I want to write about something this month that no one wants to talk openly about (people talk to me privately, as you will see later). I know some of my readers will want to de-frock me, string me up, and pour hot tar mixed with feathers all over me, but I got to call ‘em as I sees ‘em. So here goes.

I’m convinced that many Christian leaders (clergy and lay) have been duped into following the wrong call and are wasting their lives and the lives of those under their influence. Give me time to explain before you start heating up the tar and ripping up the feather pillows.

I surrendered to a call to preach when I was sixteen and a half. It was an unbelievably gutwrenching experience that turned my life on its ear. The call was real, but the direction in which I was sent was anything but valid. You have to realize that in the 1950s, when people received a call to preach, it mostly meant that God had chosen them to become a pastor of a church.

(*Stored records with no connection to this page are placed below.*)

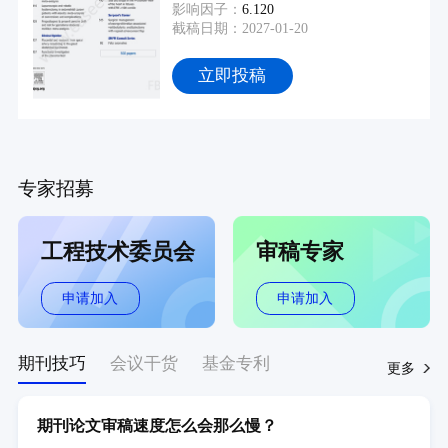
影响因子：
6.120
截稿日期：2027-01-20
立即投稿
专家招募
工程技术委员会
审稿专家
申请加入
申请加入
期刊技巧
会议干货
基金专利
更多
期刊论文审稿速度怎么会那么慢？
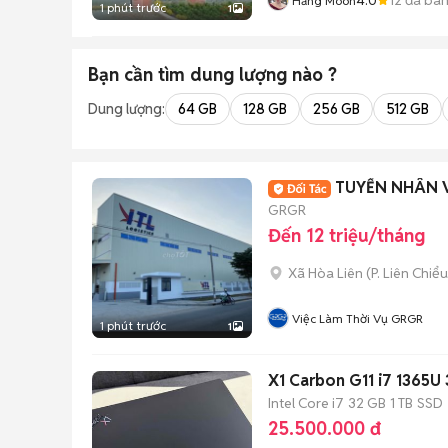
Hằng Moon
1 phút trước
1
Bạn cần tìm
dung lượng
nào ?
Dung lượng:
64 GB
128 GB
256 GB
512 GB
TUYỂN NHÂN V
GRGR
Đến 12 triệu/tháng
Xã Hòa Liên
(
P. Liên Chiểu
Việc Làm Thời Vụ GRGR
1 phút trước
1
X1 Carbon G11 i7 1365
Intel Core i7
32 GB
1 TB
SSD
25.500.000 đ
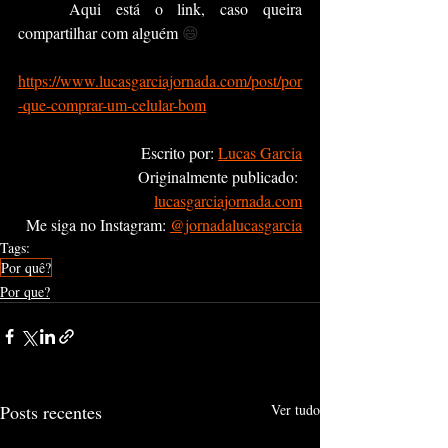
	Aqui está o link, caso queira 
compartilhar com alguém 
😄
https://www.lucasgarciajornada.com/post/por
-que-comprar-um-celular-bom
Escrito por: 
Lucas Garcia
Originalmente publicado: 
lucasgarciajornada.com
Me siga no Instagram: 
@jornadalucasgarcia
Tags:
Por quê?
Por que?
Posts recentes
Ver tudo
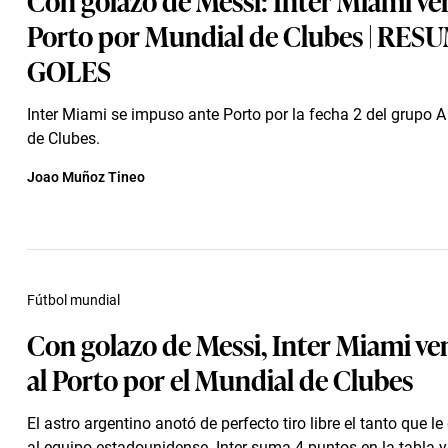
Porto por Mundial de Clubes | RES
GOLES
Inter Miami se impuso ante Porto por la fecha 2 del grupo A
de Clubes.
Joao Muñoz Tineo
Fútbol mundial
Con golazo de Messi, Inter Miami ven
al Porto por el Mundial de Clubes
El astro argentino anotó de perfecto tiro libre el tanto que le 
al equipo estadounidense. Inter suma 4 puntos en la tabla y 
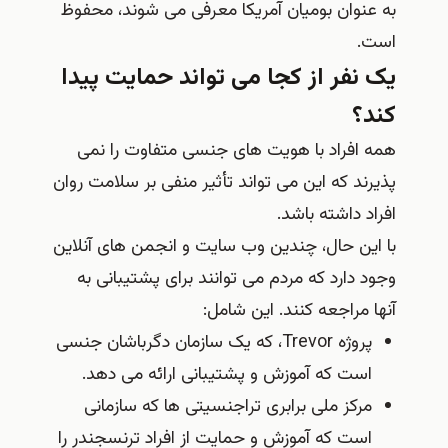
به عنوان بومیان آمریکا معرفی می شوند، محفوظ
است.
یک نفر از کجا می تواند حمایت پیدا
کند؟
همه افراد با هویت های جنسی متفاوت را نمی
پذیرند که این می تواند تأثیر منفی بر سلامت روان
افراد داشته باشد.
با این حال، چندین وب سایت و انجمن های آنلاین
وجود دارد که مردم می توانند برای پشتیبانی به
آنها مراجعه کنند. این شامل:
پروژه Trevor، که یک سازمان دگرباشان جنسی
است که آموزش و پشتیبانی ارائه می دهد.
مرکز ملی برابری تراجنسیتی ها که سازمانی
است که آموزش و حمایت از افراد ترنسجندر را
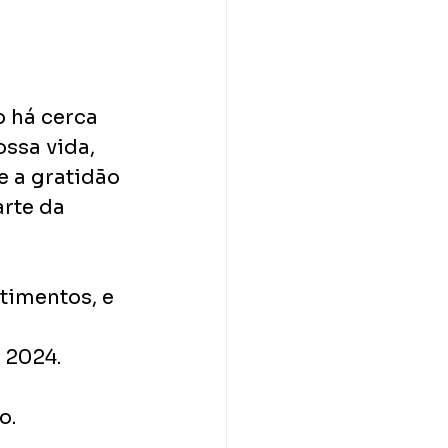
 há cerca 
ssa vida, 
e a gratidão 
rte da 
timentos, e 
 2024.
o.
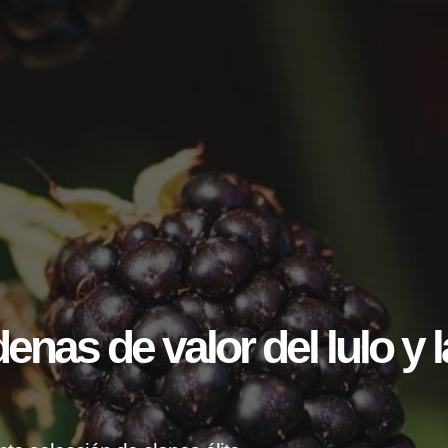
enas de valor del lulo y l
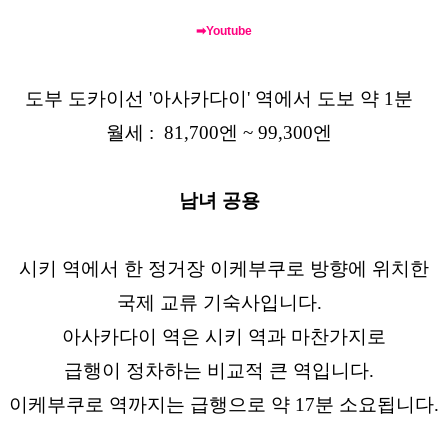
➡Youtube
도부 도카이선 '아사카다이' 역에서 도보 약 1분
월세 : 81,700엔 ~ 99,300엔
남녀 공용
시키 역에서 한 정거장 이케부쿠로 방향에 위치한
국제 교류 기숙사입니다.
아사카다이 역은 시키 역과 마찬가지로
급행이 정차하는 비교적 큰 역입니다.
이케부쿠로 역까지는 급행으로 약 17분 소요됩니다.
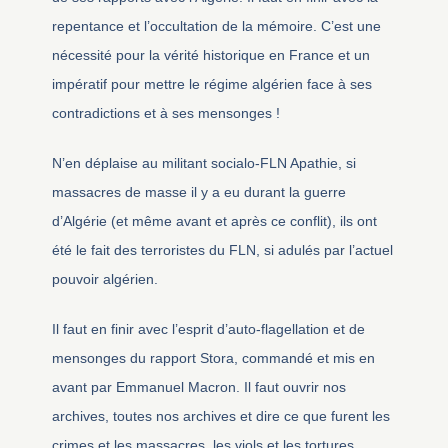
repentance et l’occultation de la mémoire. C’est une
nécessité pour la vérité historique en France et un
impératif pour mettre le régime algérien face à ses
contradictions et à ses mensonges !
N’en déplaise au militant socialo-FLN Apathie, si
massacres de masse il y a eu durant la guerre
d’Algérie (et même avant et après ce conflit), ils ont
été le fait des terroristes du FLN, si adulés par l’actuel
pouvoir algérien.
Il faut en finir avec l’esprit d’auto-flagellation et de
mensonges du rapport Stora, commandé et mis en
avant par Emmanuel Macron. Il faut ouvrir nos
archives, toutes nos archives et dire ce que furent les
crimes et les massacres, les viols et les tortures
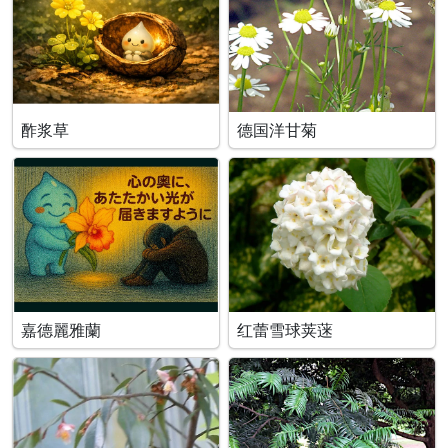
酢浆草
德国洋甘菊
嘉德麗雅蘭
红蕾雪球荚蒾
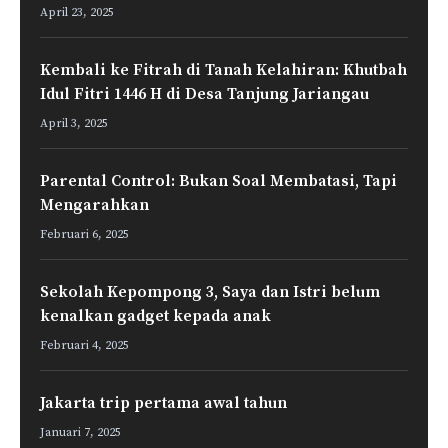
April 23, 2025
Kembali ke Fitrah di Tanah Kelahiran: Khutbah
Idul Fitri 1446 H di Desa Tanjung Jariangau
April 3, 2025
Parental Control: Bukan Soal Membatasi, Tapi
Mengarahkan
Februari 6, 2025
Sekolah Kepompong 3, Saya dan Istri belum
kenalkan gadget kepada anak
Februari 4, 2025
Jakarta trip pertama awal tahun
Januari 7, 2025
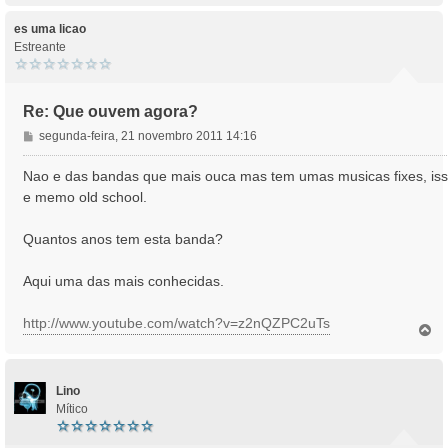
g
p
e
o
es uma licao
m
Estreante
Re: Que ouvem agora?
M
segunda-feira, 21 novembro 2011 14:16
e
n
Nao e das bandas que mais ouca mas tem umas musicas fixes, is
s
e memo old school.
a
g
Quantos anos tem esta banda?
e
m
Aqui uma das mais conhecidas.
http://www.youtube.com/watch?v=z2nQZPC2uTs
T
o
p
o
Lino
Mítico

There was little if any understanding of the possible role of apostle as in the New Testament. So I went to seminary and prepared to be the pastor of a church. Little did I know that all of the advice I was getting was prostituting my call.

I never really felt comfortable in the role of pastor. The role was too confining, too parochial, too settled for me. I think I fulfilled the role well, but I often chafed at what people expected of me. Many times I longed to do something else. It wasn’t until arriving at my fifties that it became clear to me that God wasn’t calling me to pastor a church. God had called me to assist other pastors in achieving their best in their ministry. In other words, God had called me to be a modern form of an apostle.

Okay, I know. Some of you just winced at my use of the word apostle in reference to myself. Somehow you have been convinced that the role of apostle ended with Jesus, or rather with Paul. However, my experience with Christ is just as real and just as apostolic as Paul’s experience. No, if Paul can claim the role of apostle, then people can make that same claim today.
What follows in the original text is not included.